WHAT NEEDS TO BE DONE:
Retrieve all lines below that have the string "make".

(INPUT begins)

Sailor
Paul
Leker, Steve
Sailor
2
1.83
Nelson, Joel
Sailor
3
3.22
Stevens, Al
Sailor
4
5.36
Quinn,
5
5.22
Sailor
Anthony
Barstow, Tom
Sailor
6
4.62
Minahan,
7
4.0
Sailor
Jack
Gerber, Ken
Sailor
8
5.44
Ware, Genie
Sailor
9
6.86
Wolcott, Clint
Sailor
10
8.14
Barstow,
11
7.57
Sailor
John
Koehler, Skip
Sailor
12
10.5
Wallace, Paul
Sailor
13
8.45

(INPUT ends)
(INPUT begins)

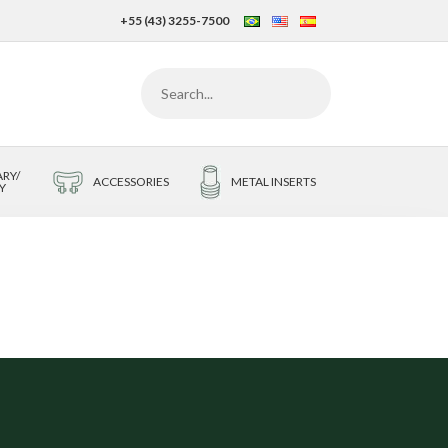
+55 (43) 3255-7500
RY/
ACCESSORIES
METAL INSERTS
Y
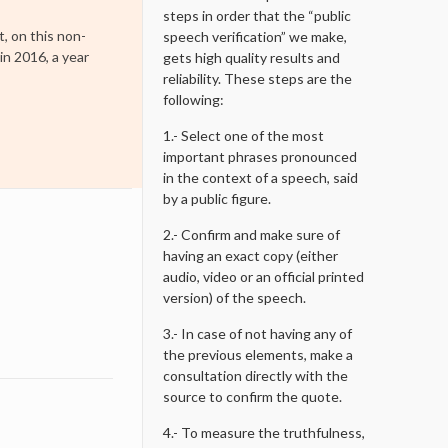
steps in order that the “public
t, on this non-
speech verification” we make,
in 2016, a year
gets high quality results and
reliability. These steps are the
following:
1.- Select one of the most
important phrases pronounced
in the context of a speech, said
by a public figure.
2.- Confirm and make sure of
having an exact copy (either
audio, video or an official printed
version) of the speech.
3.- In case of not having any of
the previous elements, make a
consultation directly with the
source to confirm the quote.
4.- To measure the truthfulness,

(INPUT ends)

EXERCISE ANSWER:
speech verification” we make,
2.- Confirm and make sure of
the previous elements, make a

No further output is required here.